VwGH vom 02.07.2015, Ro 2014/16/0011

Betreff

Der Verwaltungsgerichtshof hat durch den Vorsitzenden Senatspräsident Dr. Höfinger und die Hofräte Dr. Mairinger und Dr. Thoma, die Hofrätin Mag. Dr. Zehetner sowie den Hofrat Mag. Straßegger als Richter, im Beisein der Schriftführerin Mag. Berger, über die Revision der W GmbH in G, vertreten durch die Confida-Weitra Wirtschaftstreuhand-Gesellschaft m.b.H. in 3970 Weitra, Am Berg 391, gegen den Bescheid des unabhängigen Finanzsenates, Außenstelle Wien, vom , Zl. RV/1981-W/11, betreffend Grunderwerbsteuer, zu Recht erkannt:

Spruch

Die Revision wird als unbegründet abgewiesen.

Die Revisionswerberin hat dem Bund Aufwendungen in der Höhe von 610,60 EUR binnen zwei Wochen bei sonstiger Exekution zu ersetzen.

Begründung

Mit dem angefochtenen Bescheid hat der unabhängige Finanzsenat im Instanzenzug die Grunderwerbsteuer gegenüber der revisionswerbenden Gesellschaft mbH (Revisionswerberin) festgesetzt und dabei die Steuer vom Dreifachen des Einheitswertes des Grundstückes berechnet, weil der Verkaufspreis deutlich unter dem Wert des übertragenen Grundstückes gelegen sei.

Die Revisionswerberin habe mit Kaufvertrag vom 21./ eine näher bezeichnete Liegenschaft von einer I GmbH um 52.800 EUR gekauft.

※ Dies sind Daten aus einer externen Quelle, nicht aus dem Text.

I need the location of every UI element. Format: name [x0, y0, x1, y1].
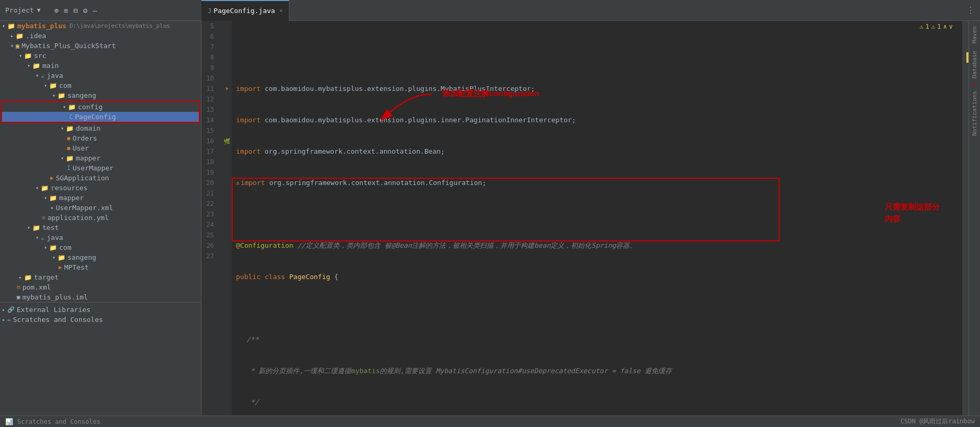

Mit Bescheid vom habe das Finanzamt den Einheitswert des Grundstückes zum (Wertfortschreibung) rechtskräftig mit 160.000 EUR festgestellt. Die Revisionswerberin habe ein Gutachten vorgelegt, worin der Bodenwert der Liegenschaft mit

219.100 EUR beziffert werde und worin von diesem Bodenwert anteilige Entsorgungskosten von 201.100 EUR abgezogen würden. Daraus ergäbe sich der im Gutachten geschätzte Verkehrswert der Liegenschaft von 18.000 EUR.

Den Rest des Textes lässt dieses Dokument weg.